There are achievers across the political spectrum, but a handful of overextended MPs from the smaller political parties also deserve special mention.
Instead of being drowned out by the larger parties, their familiar faces pop up all over the show, often with well-considered input.
While the ANC has 249 members, the DA 89 and the Economic Freedom Fighters 25, members of the smaller parties do not have the luxury of having an MP represented everywhere.
They are spread thinly across more than 50 committees, with the fourth largest party – the Inkatha Freedom Party (IFP) – having 10 members. The others only have between one and six.
These “rats and mice” parties have tough choices to make every day in the parliamentary programme.
For instance, IFP whip Liezl van der Merwe is a member of two committees – the department of women in the presidency and the department of social development, which has been a pressure cooker due to the grants debacle at the SA Social Security Agency.
She is also an alternate member of the department of telecommunications and postal services, and of the department of communications, which this week selected an interim SABC board.

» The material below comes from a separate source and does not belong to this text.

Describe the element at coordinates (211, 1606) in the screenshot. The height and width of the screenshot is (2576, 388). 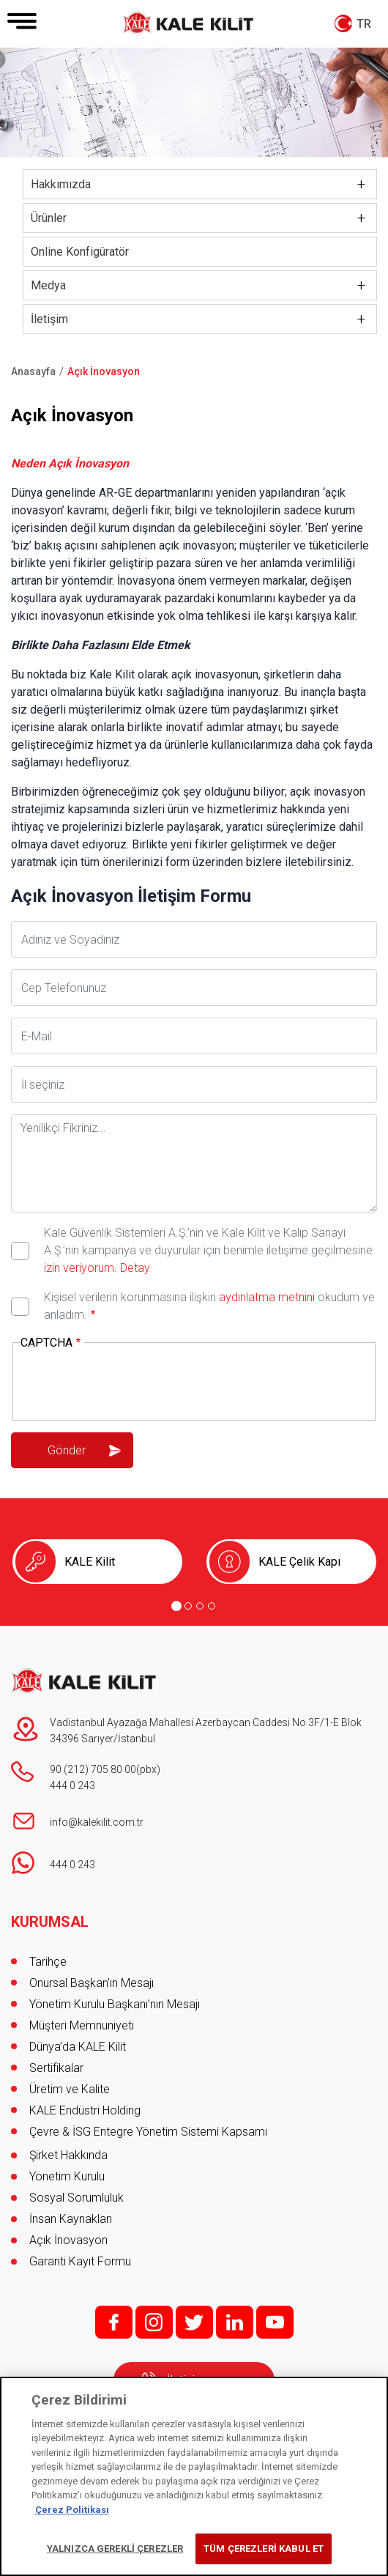 I see `[Go to page 4]` at that location.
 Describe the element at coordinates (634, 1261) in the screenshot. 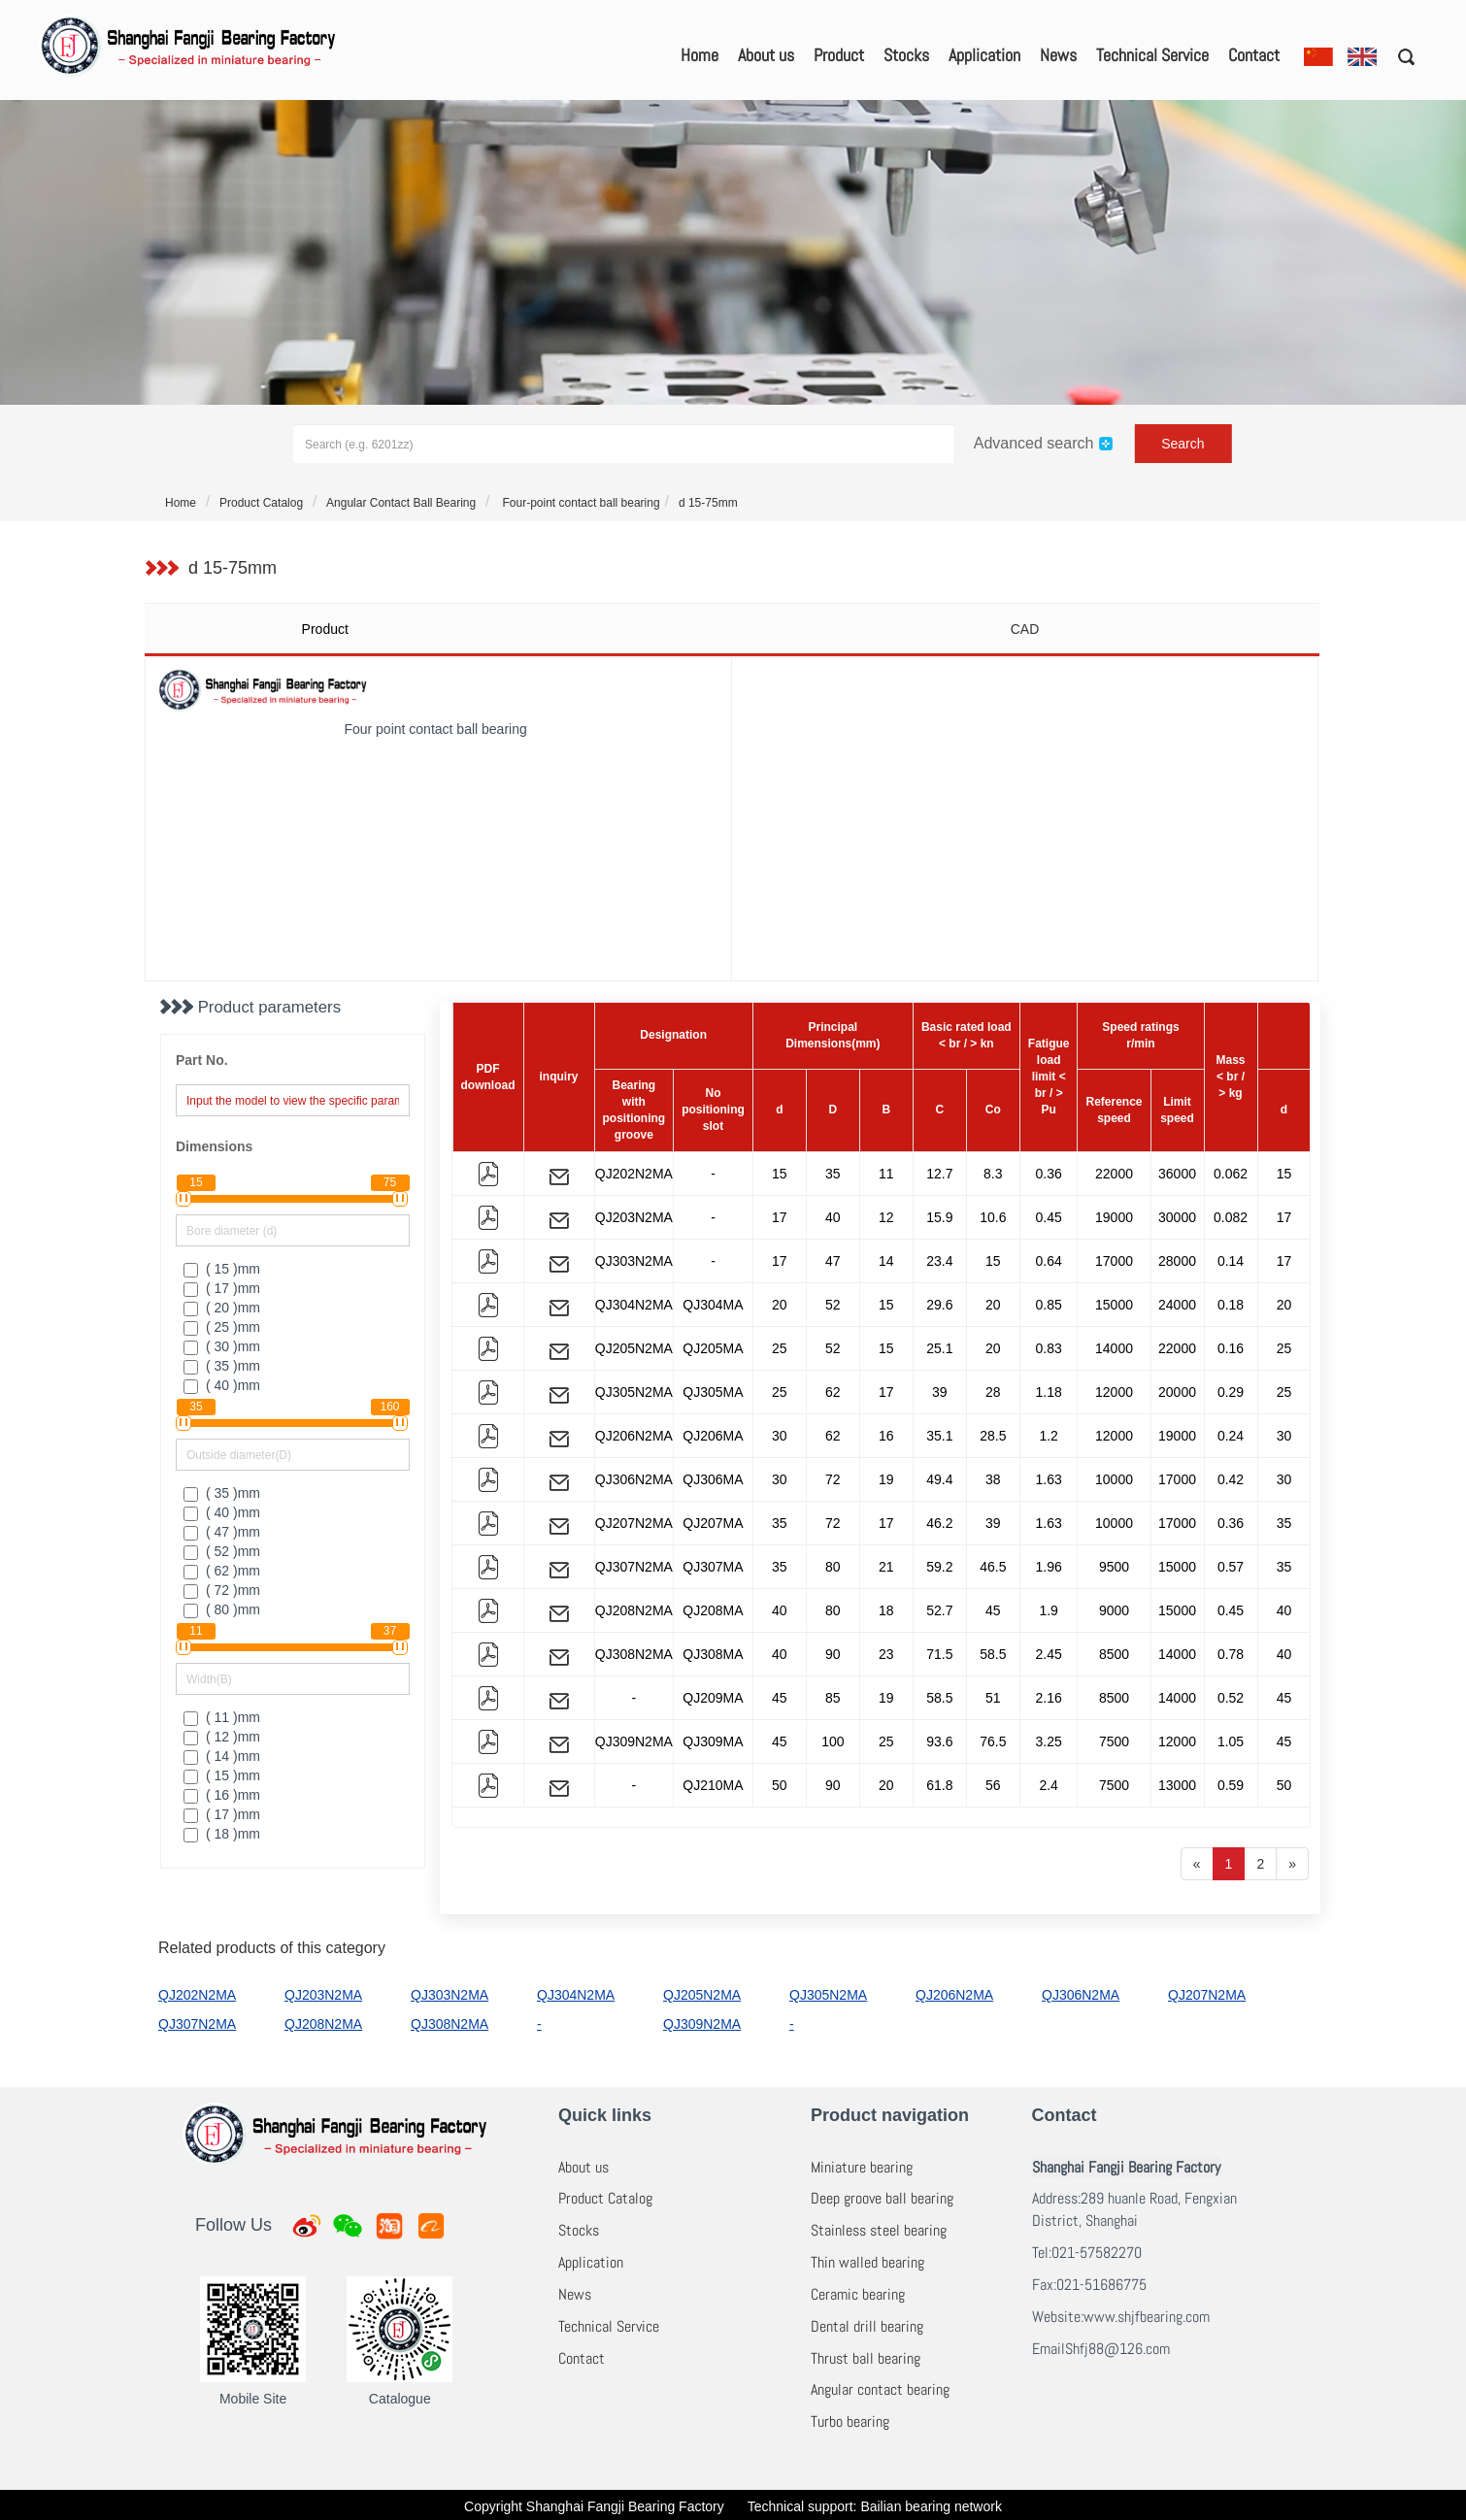 I see `QJ303N2MA` at that location.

Every Wednesday morning, Van der Merwe should be in three meetings at once – the chief whips’ forum, social development and telecommunications.
Van der Merwe (36) has persistently sought accountability on the social grants problem – not only now, but for at least the past year. She has raised the issue in the committee and the National Assembly, and has twice questioned Social Development Minister Bathabile Dlamini and the president.
Van der Merwe is so busy that she often misses weddings, family celebrations and dinner dates, instead taking reams of documents home so that she can formulate targeted questions and arguments for the next day.
Her colleague Narend Singh is also effective and visible. He was present everywhere this week, asking pertinent questions and making astute observations in the National Assembly, and also when Public Enterprises Minister Lynne Brown briefed the portfolio committee on Eskom and her “problem child”, SA Express.
Other MPs from smaller parties who are adept at multitasking include the IFP’s Mkhuleko Hlengwa, who, at 29, represents the younger generation of MPs who are stepping up to the plate, and the United Democratic Movement’s Nqabayomzi Kwankwa, who plays an active role in the House and is on least three committees, including the Finance Standing Committee.
Kwankwa’s colleague, Mncedisi Filtane, was named the hardest-working MP for attending the most committee meetings – 70 – in 2015, according to the Parliamentary Monitoring Group. The Congress of the People’s Deidre Carter is another energetic MP from a minority party who has a large footprint in Parliament.
The smaller parties represent a few pieces of the multiparty puzzle in Parliament, but, thanks to the consistent dedication of some, Parliament would be incomplete – and poorer – without them.